Dissertation on Position Estimation in Networks with Sparse Infrastructure
On November 22, 2019, Rico Mendrzik successfully defended his Ph.D. thesis Position Estimation in Networks with Sparse Infrastructure. The Ph.D. examination committee was formed by Prof. Volker Turau (Institute of Telematics) and the two reviewers Prof. Gerhard Bauch and Prof. Henk Wymeersch (Chalmers University, Göteborg).
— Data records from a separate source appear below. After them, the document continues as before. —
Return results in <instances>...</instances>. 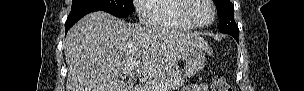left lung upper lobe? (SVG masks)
Wrapping results in <instances>:
<instances>
[{
  "instance_id": "1",
  "label": "left lung upper lobe",
  "mask_w": 304,
  "mask_h": 91,
  "mask_svg": "<svg viewBox=\"0 0 304 91\" xmlns=\"http://www.w3.org/2000/svg\"><path fill=\"white\" fill-rule=\"evenodd\" d=\"M220 18L219 30L223 33H239L234 20V6L229 0H213Z\"/></svg>"
}]
</instances>
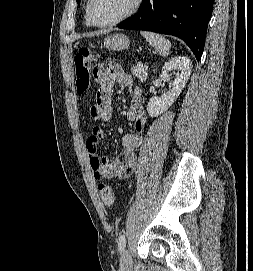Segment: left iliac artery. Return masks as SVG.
I'll return each instance as SVG.
<instances>
[{
    "mask_svg": "<svg viewBox=\"0 0 253 271\" xmlns=\"http://www.w3.org/2000/svg\"><path fill=\"white\" fill-rule=\"evenodd\" d=\"M125 245H126L125 235H120L118 239V249L120 252L124 251Z\"/></svg>",
    "mask_w": 253,
    "mask_h": 271,
    "instance_id": "left-iliac-artery-1",
    "label": "left iliac artery"
}]
</instances>
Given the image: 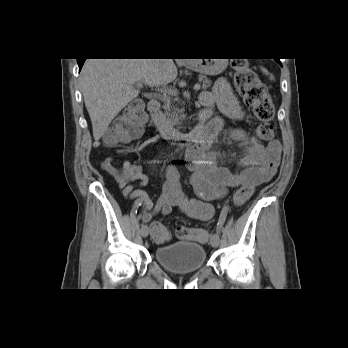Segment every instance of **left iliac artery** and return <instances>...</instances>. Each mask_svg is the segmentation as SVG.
<instances>
[{"mask_svg": "<svg viewBox=\"0 0 348 348\" xmlns=\"http://www.w3.org/2000/svg\"><path fill=\"white\" fill-rule=\"evenodd\" d=\"M231 213V210L229 209V205H224V208L222 209L221 215L218 219V226H217V233H220L222 224L224 223L225 218L227 215Z\"/></svg>", "mask_w": 348, "mask_h": 348, "instance_id": "44dca946", "label": "left iliac artery"}]
</instances>
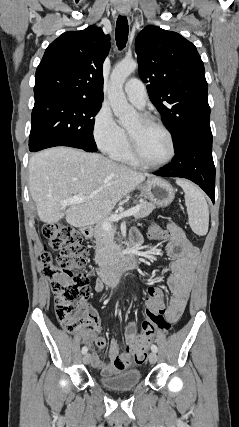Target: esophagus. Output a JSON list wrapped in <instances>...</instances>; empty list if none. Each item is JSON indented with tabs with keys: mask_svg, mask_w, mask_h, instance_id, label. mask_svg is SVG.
<instances>
[{
	"mask_svg": "<svg viewBox=\"0 0 239 427\" xmlns=\"http://www.w3.org/2000/svg\"><path fill=\"white\" fill-rule=\"evenodd\" d=\"M122 15H126V13H122Z\"/></svg>",
	"mask_w": 239,
	"mask_h": 427,
	"instance_id": "1",
	"label": "esophagus"
}]
</instances>
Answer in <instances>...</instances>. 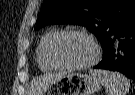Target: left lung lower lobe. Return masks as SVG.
I'll return each instance as SVG.
<instances>
[{
	"label": "left lung lower lobe",
	"mask_w": 135,
	"mask_h": 95,
	"mask_svg": "<svg viewBox=\"0 0 135 95\" xmlns=\"http://www.w3.org/2000/svg\"><path fill=\"white\" fill-rule=\"evenodd\" d=\"M103 58L95 69L117 71L135 82V15L101 44Z\"/></svg>",
	"instance_id": "1"
}]
</instances>
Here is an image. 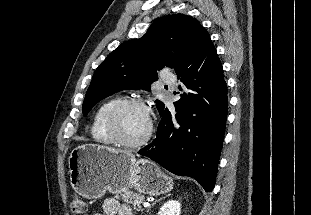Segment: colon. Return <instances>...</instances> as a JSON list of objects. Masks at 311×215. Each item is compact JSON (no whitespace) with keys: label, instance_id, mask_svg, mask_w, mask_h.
<instances>
[{"label":"colon","instance_id":"1","mask_svg":"<svg viewBox=\"0 0 311 215\" xmlns=\"http://www.w3.org/2000/svg\"><path fill=\"white\" fill-rule=\"evenodd\" d=\"M70 207H71L72 213L77 214V215L85 214L87 211L86 202L79 196H74L72 198Z\"/></svg>","mask_w":311,"mask_h":215}]
</instances>
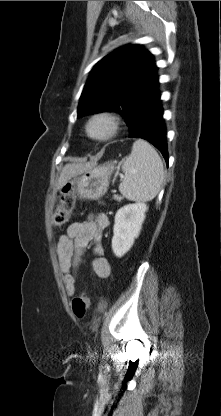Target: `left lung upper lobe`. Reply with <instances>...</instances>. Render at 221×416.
Returning <instances> with one entry per match:
<instances>
[{
    "mask_svg": "<svg viewBox=\"0 0 221 416\" xmlns=\"http://www.w3.org/2000/svg\"><path fill=\"white\" fill-rule=\"evenodd\" d=\"M156 71L153 56L140 45H128L108 54L91 71L78 117L115 111L129 126L138 104L158 85Z\"/></svg>",
    "mask_w": 221,
    "mask_h": 416,
    "instance_id": "obj_1",
    "label": "left lung upper lobe"
}]
</instances>
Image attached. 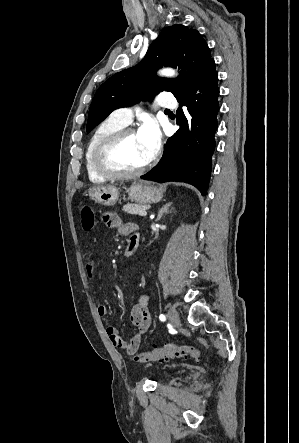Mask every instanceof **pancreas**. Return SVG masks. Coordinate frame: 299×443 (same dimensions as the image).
<instances>
[{
	"label": "pancreas",
	"mask_w": 299,
	"mask_h": 443,
	"mask_svg": "<svg viewBox=\"0 0 299 443\" xmlns=\"http://www.w3.org/2000/svg\"><path fill=\"white\" fill-rule=\"evenodd\" d=\"M149 206L145 204H132L128 203L123 206V211L129 214H138L139 211L147 210Z\"/></svg>",
	"instance_id": "obj_1"
}]
</instances>
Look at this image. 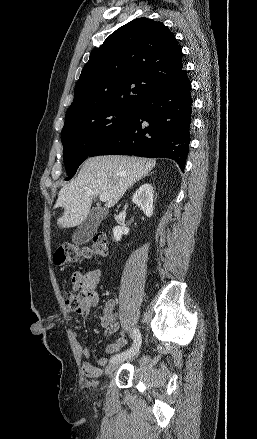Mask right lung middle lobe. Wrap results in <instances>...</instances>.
<instances>
[{
	"instance_id": "1",
	"label": "right lung middle lobe",
	"mask_w": 257,
	"mask_h": 439,
	"mask_svg": "<svg viewBox=\"0 0 257 439\" xmlns=\"http://www.w3.org/2000/svg\"><path fill=\"white\" fill-rule=\"evenodd\" d=\"M136 108L106 107L87 111L65 120L61 141L68 178L108 136L123 126Z\"/></svg>"
}]
</instances>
In my thesis I study the problem of self-position estimation in wireless networks with sparse infrastructure from a stochastic perspective. Self-position estimation refers to the ability to conclude the own geometric location from a number of noisy measurements. In wireless networks, these measurements are derived from the radio signals that are received from one or more transmitting nodes. Measurements such as the distances or angles to the transmitting nodes enable the receiver to infer its position. Some nodes, so-called anchors, have global knowledge of their positions. Anchors are usually considered as part of the infrastructure of a wireless network. Measurements with respect to anchors translate the relative position information into global position information. If receiving nodes with unknown positions, so-called agents, attempt to estimate their own positions unambiguously, they generally require measurements to multiple anchors. Networks that employ only a small number of anchors per unit area are classified as networks with sparse infrastructure. Simple positioning methods such as trilateration or triangulation fail in these networks and more sophisticated positioning strategies are required. Most of these strategies require tools from the domain of statistical signal processing. In that domain, the statistical models of the measurement errors are used to determine position information that inherently contains the uncertainties of the positions of agents.
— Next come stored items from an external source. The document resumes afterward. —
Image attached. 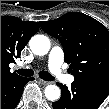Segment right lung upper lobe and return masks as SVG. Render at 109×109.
Segmentation results:
<instances>
[{"label": "right lung upper lobe", "instance_id": "1", "mask_svg": "<svg viewBox=\"0 0 109 109\" xmlns=\"http://www.w3.org/2000/svg\"><path fill=\"white\" fill-rule=\"evenodd\" d=\"M39 29L37 22L22 21L14 16L1 17V82L18 76L10 73L9 64Z\"/></svg>", "mask_w": 109, "mask_h": 109}]
</instances>
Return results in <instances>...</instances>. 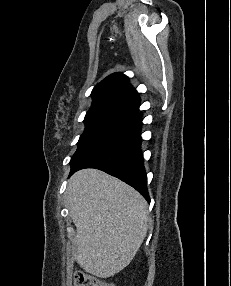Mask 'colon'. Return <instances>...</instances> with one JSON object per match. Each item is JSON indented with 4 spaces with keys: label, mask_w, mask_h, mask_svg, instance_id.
I'll use <instances>...</instances> for the list:
<instances>
[{
    "label": "colon",
    "mask_w": 231,
    "mask_h": 286,
    "mask_svg": "<svg viewBox=\"0 0 231 286\" xmlns=\"http://www.w3.org/2000/svg\"><path fill=\"white\" fill-rule=\"evenodd\" d=\"M74 286H115V285L112 283L99 280L84 272H77L74 276Z\"/></svg>",
    "instance_id": "1"
}]
</instances>
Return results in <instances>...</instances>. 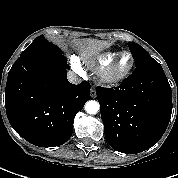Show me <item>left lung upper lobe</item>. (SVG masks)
<instances>
[{"mask_svg": "<svg viewBox=\"0 0 178 178\" xmlns=\"http://www.w3.org/2000/svg\"><path fill=\"white\" fill-rule=\"evenodd\" d=\"M128 46L136 64L134 72L151 66L160 65L139 44L134 42H128Z\"/></svg>", "mask_w": 178, "mask_h": 178, "instance_id": "1", "label": "left lung upper lobe"}]
</instances>
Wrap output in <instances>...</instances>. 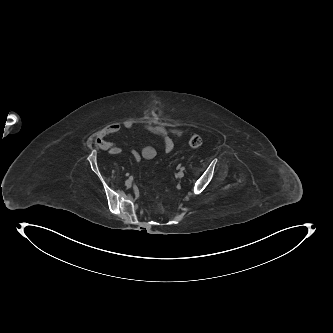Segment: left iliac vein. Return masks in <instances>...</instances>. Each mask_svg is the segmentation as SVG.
Wrapping results in <instances>:
<instances>
[{"instance_id": "left-iliac-vein-1", "label": "left iliac vein", "mask_w": 333, "mask_h": 333, "mask_svg": "<svg viewBox=\"0 0 333 333\" xmlns=\"http://www.w3.org/2000/svg\"><path fill=\"white\" fill-rule=\"evenodd\" d=\"M184 176V172L183 171H179L177 174H176V177L177 178H182Z\"/></svg>"}]
</instances>
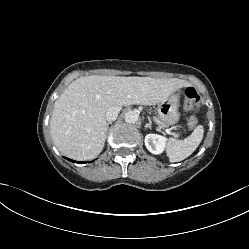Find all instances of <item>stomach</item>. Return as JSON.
Wrapping results in <instances>:
<instances>
[{"label":"stomach","mask_w":249,"mask_h":249,"mask_svg":"<svg viewBox=\"0 0 249 249\" xmlns=\"http://www.w3.org/2000/svg\"><path fill=\"white\" fill-rule=\"evenodd\" d=\"M178 95H170L158 104V115L166 125H174L180 119Z\"/></svg>","instance_id":"1"}]
</instances>
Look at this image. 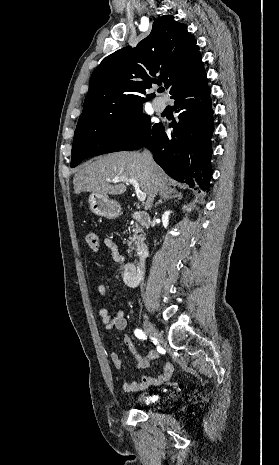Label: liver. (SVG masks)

Two approaches have been considered in my thesis. Both enable unambiguous positioning in wireless networks with sparse infrastructure, and they rely heavily on statistical signal processing. Particularly, the framework of belief propagation was considered in both approaches. The first approach that was studied compensates the lack of anchors by cooperation among agents. In particular, agents derive cooperative distance measurements from the signals received from other agents in addition to those from anchors. These measurements must be considered carefully, though, since other agents – in contrast to anchors – have imperfect position information. In the second approach that was studied, large antenna arrays are used to overcome the lack of infrastructure by deriving more measurements from the received signal of a single anchor. These measurements include angular measurements such as the angle-of-arrival and angle-of-departure. Moreover, every multipath component of the received signal can be harnessed in these approaches, providing even more measurements. With such a large number of measurements per anchor, agents can position themselves using only a single anchor.
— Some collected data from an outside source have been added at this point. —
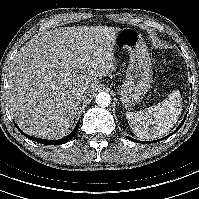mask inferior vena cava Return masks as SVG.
<instances>
[{"label": "inferior vena cava", "mask_w": 199, "mask_h": 199, "mask_svg": "<svg viewBox=\"0 0 199 199\" xmlns=\"http://www.w3.org/2000/svg\"><path fill=\"white\" fill-rule=\"evenodd\" d=\"M72 96L77 101H82L84 99V91L82 89H73Z\"/></svg>", "instance_id": "602c4592"}]
</instances>
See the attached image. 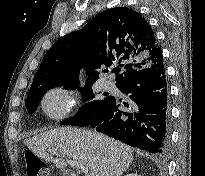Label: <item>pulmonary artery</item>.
Here are the masks:
<instances>
[{
  "instance_id": "1",
  "label": "pulmonary artery",
  "mask_w": 205,
  "mask_h": 176,
  "mask_svg": "<svg viewBox=\"0 0 205 176\" xmlns=\"http://www.w3.org/2000/svg\"><path fill=\"white\" fill-rule=\"evenodd\" d=\"M104 87H105L106 89H113V88H114V84H113V82H112L111 80H107V81H105V83H104Z\"/></svg>"
}]
</instances>
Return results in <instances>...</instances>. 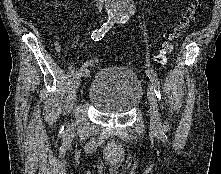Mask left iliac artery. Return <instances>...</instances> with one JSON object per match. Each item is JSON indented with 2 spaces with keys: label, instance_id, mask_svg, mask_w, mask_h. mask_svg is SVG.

Advances in the field of cooperative positioning were made on the algorithmic frontier. A method has been developed which allows agents to confine their locations to small areas. Embedding the constraints into the position estimation problems assists the actual estimator by steering its focus to the relevant regions. The usage of constraints is shown to improve the performance of cooperative position estimators in terms of accuracy, computational complexity, and speed of convergence. In contrast to the advances in the domain of cooperative positioning, theoretical and algorithmic advances have been made in the field of single anchor positioning. Analytical studies of the estimation problems in that field have revealed that many other parameters can be estimated on top of the positions of agents. Those parameters include agent states (orientation and clock offset to the anchor) as well as the positions of reflecting or scattering objects in the agent’s radio environment. Driven by the theoretical insights, a belief propagation-based estimator was developed that enables an agent to jointly estimate its position, orientation, and clock offset with respect to an anchor along with the positions of reflecting or scattering objects in its radio environment in a static scenario.